Stored data entries
•••••
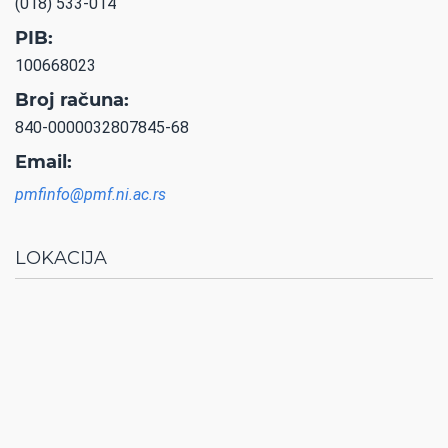
(018) 533-014
PIB:
100668023
Broj računa:
840-0000032807845-68
Email:
pmfinfo@pmf.ni.ac.rs
LOKACIJA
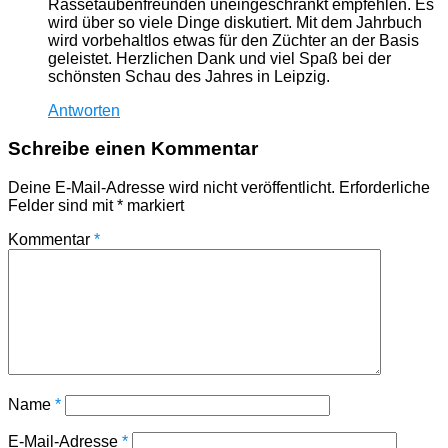
Rassetaubenfreunden uneingeschränkt empfehlen. Es
wird über so viele Dinge diskutiert. Mit dem Jahrbuch
wird vorbehaltlos etwas für den Züchter an der Basis
geleistet. Herzlichen Dank und viel Spaß bei der
schönsten Schau des Jahres in Leipzig.
Antworten
Schreibe einen Kommentar
Deine E-Mail-Adresse wird nicht veröffentlicht.
Erforderliche
Felder sind mit
*
markiert
Kommentar
*
Name
*
E-Mail-Adresse
*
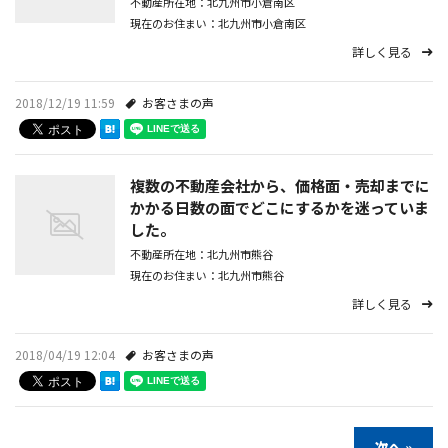
不動産所在地：北九州市小倉南区
現在のお住まい：北九州市小倉南区
詳しく見る
2018/12/19 11:59
お客さまの声
複数の不動産会社から、価格面・売却までに
かかる日数の面でどこにするかを迷っていま
した。
不動産所在地：北九州市熊谷
現在のお住まい：北九州市熊谷
詳しく見る
2018/04/19 12:04
お客さまの声
次へ »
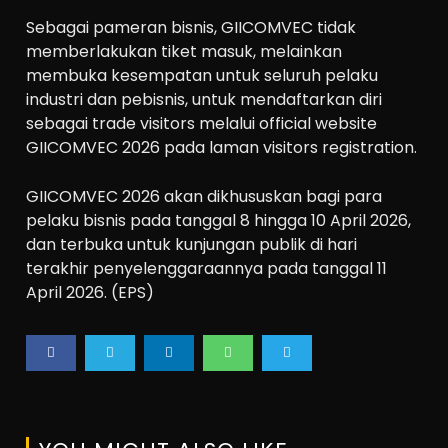
Sebagai pameran bisnis, GIICOMVEC tidak
memberlakukan tiket masuk, melainkan
membuka kesempatan untuk seluruh pelaku
industri dan pebisnis, untuk mendaftarkan diri
sebagai trade visitors melalui official website
GIICOMVEC 2026 pada laman visitors registration.
GIICOMVEC 2026 akan dikhususkan bagi para
pelaku bisnis pada tanggal 8 hingga 10 April 2026,
dan terbuka untuk kunjungan publik di hari
terakhir penyelenggaraannya pada tanggal 11
April 2026. (EPS)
•••••
Aim of the task =>
From the records above, copy each line that contains the word "pelaku".

Answer to this task =>
membuka kesempatan untuk seluruh pelaku
pelaku bisnis pada tanggal 8 hingga 10 April 2026,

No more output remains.